In the evolution from business data to business information, each new step has built upon the previous one. For example, dynamic data access is critical for drill-through in data navigation applications, and the ability to store large databases is critical to data mining. From the user's point of view, the four steps listed in Table 1 were revolutionary because they allowed new business questions to be answered accurately and quickly.
An excellent article on The Foundations of Data Mining :http://www.thearling.com/text/dmwhite/dmwhite.htm
And a detailed index on Data mining: http://www.thearling.com/index.htm
What is difference between web mining and data mining?
Data mining involves using techniques to find underlying structure and relationships in large amounts of data. The term data mining originated from database marketing industry. Data mining products tend to fall into five categories: neural networks, knowledge discovery, data visualization, fuzzy query analysis and case-based reasoning. Some uses of data mining include cross-selling (analyzing patterns of products frequently purchased together), response modeling (predicting which customers are likely to purchase based on purchase history), and segmentation and profiling (understanding customer segments by profiling archetypal customers). Common applications include mass mailing/telemarketing, medical diagnosis, credit card fraud and computer intrusion detection.
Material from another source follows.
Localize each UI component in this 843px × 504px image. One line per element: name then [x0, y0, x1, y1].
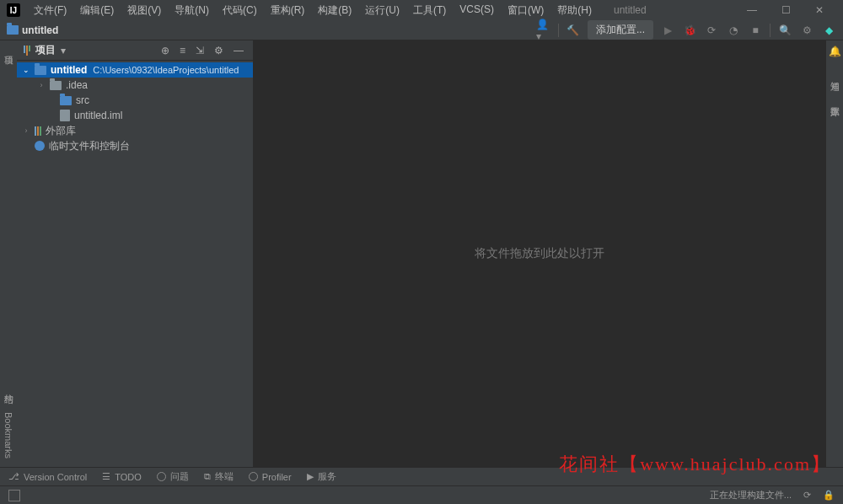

Web mining involves the analysis of Web server logs of a Web site. The Web server logs contain the entire collection of requests made by a potential or current customer through their browser and responses by the Web server. The information in the logs varies depending on the log file format and option selected on the Web server. Analysis of the Web logs can be insightful for managing the corporate e- business on a short-term basis; the real value of this knowledge is obtained through integration of this resource with other customer touchpoint information. Common applications include Web site usability, path to purchase, dynamic content marketing, user profiling through behavior analysis and product affinities.